There's a great analysis of the Limelight IPO here.
The company is one of a handful that has managed to build a global RCDN (rich content delivery network), and has benefited tremendously from the largess of customers such as YouTube and Brightcove.
However, with a serious legal threat to its business from much bigger competitor Akamai yet to get to court and the gradual loss of its biggest customer as Google rolls out its own infrastructure I can't but help wondering if the company is 'doing a PartyPoker' as it's called in the UK (ie cashing out while the going is good).
Using third party RCDNs is breathtakingly expensive, but does allow capital costs to be outsourced, and as end delivery networks such as Verizon, AT&T, BT and AOL ramp up to the challenges of video delivery, the importance of edge caching and dynamic network replication will diminish in favour of 'networks within networks' (such as those being built by Narrowstep with customers such as Telefonica) and peer to peer models (in fact I'd more accurately use the term 'grid computing').

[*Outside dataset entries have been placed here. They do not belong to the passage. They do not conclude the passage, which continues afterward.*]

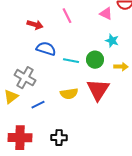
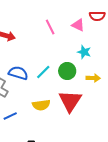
pink line: (67, 16) -> (50, 27), moved
blue semicircle: (46, 49) -> (18, 73), moved
cyan line: (71, 61) -> (43, 72), turned -56

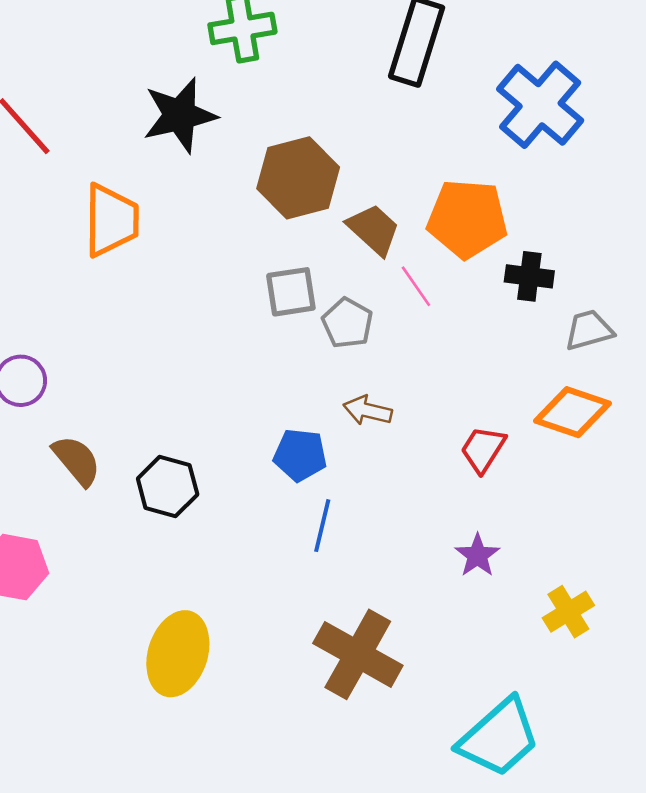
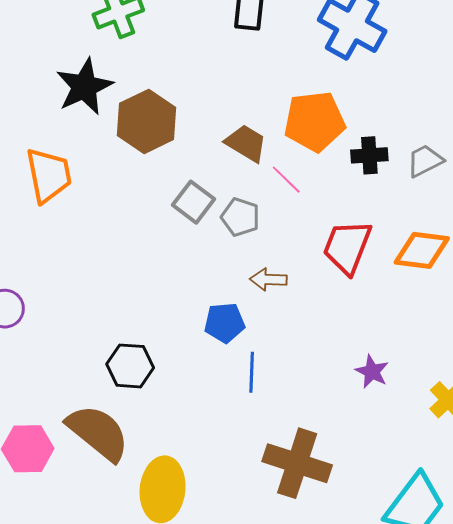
brown hexagon: (298, 178) -> (146, 121), moved
gray square: (291, 292) -> (194, 202), turned -33
gray trapezoid: (589, 330) -> (425, 161), moved
red trapezoid: (483, 449) -> (347, 247), moved, size x1.5
brown semicircle: (77, 461) -> (98, 433), moved, size x1.6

More important still are the economics of delivering content at high data rates and quality whilst covering the cost through advertising, pay-per-view, subscriptions and other revenue models. Rather than being an overhead, the cost of RCDNs becomes a cost of sale, biting into margins.
That's a lot of risk, but Limelight is one of the few sizable companies from the world of TV 2.0 at present and is almost profitable, so it's not surprised to see names like Goldman Sachs, Morgan Stanley and Piper Jaffray backing the IPO.